··· Record extracts

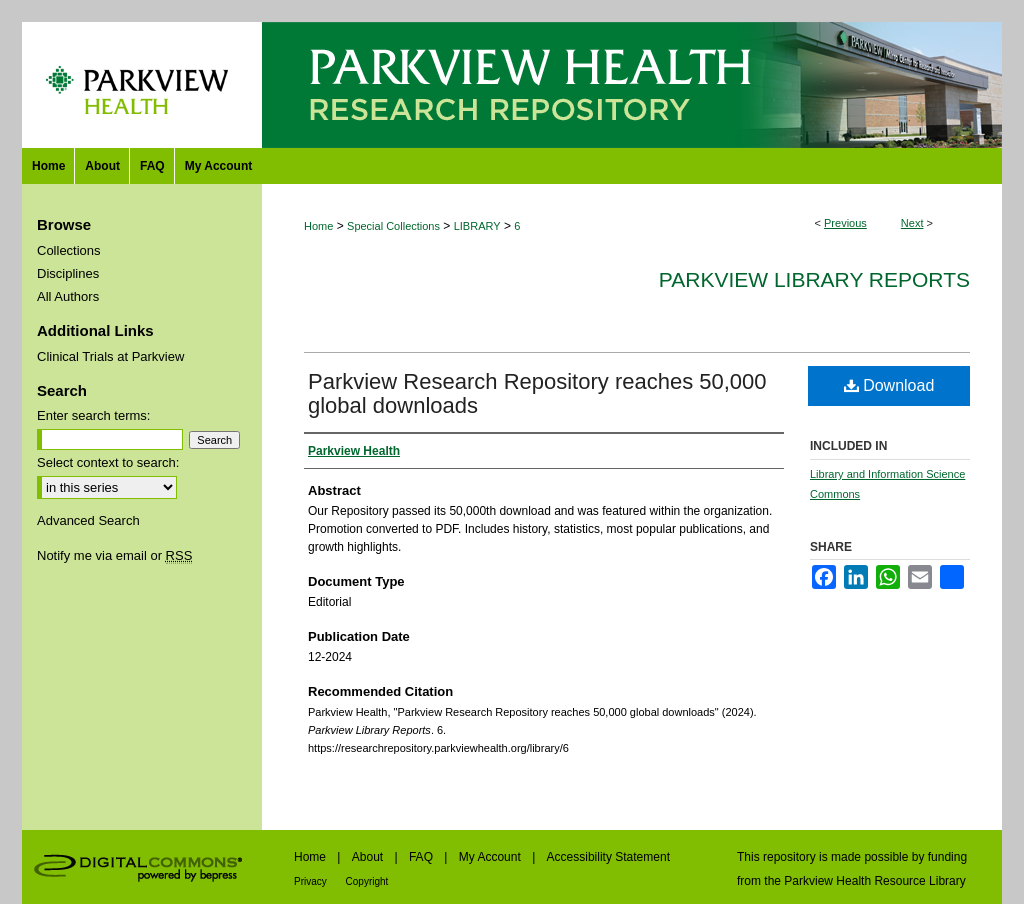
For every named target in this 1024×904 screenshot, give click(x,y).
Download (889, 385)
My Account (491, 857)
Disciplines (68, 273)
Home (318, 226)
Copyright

······

**What the exercise asks:** Would you repeat the lines from the one containing "Download (889, 385)" through the end of the data, exactly, with nothing before or after them?

**Written reply:**
Download (889, 385)
My Account (491, 857)
Disciplines (68, 273)
Home (318, 226)
Copyright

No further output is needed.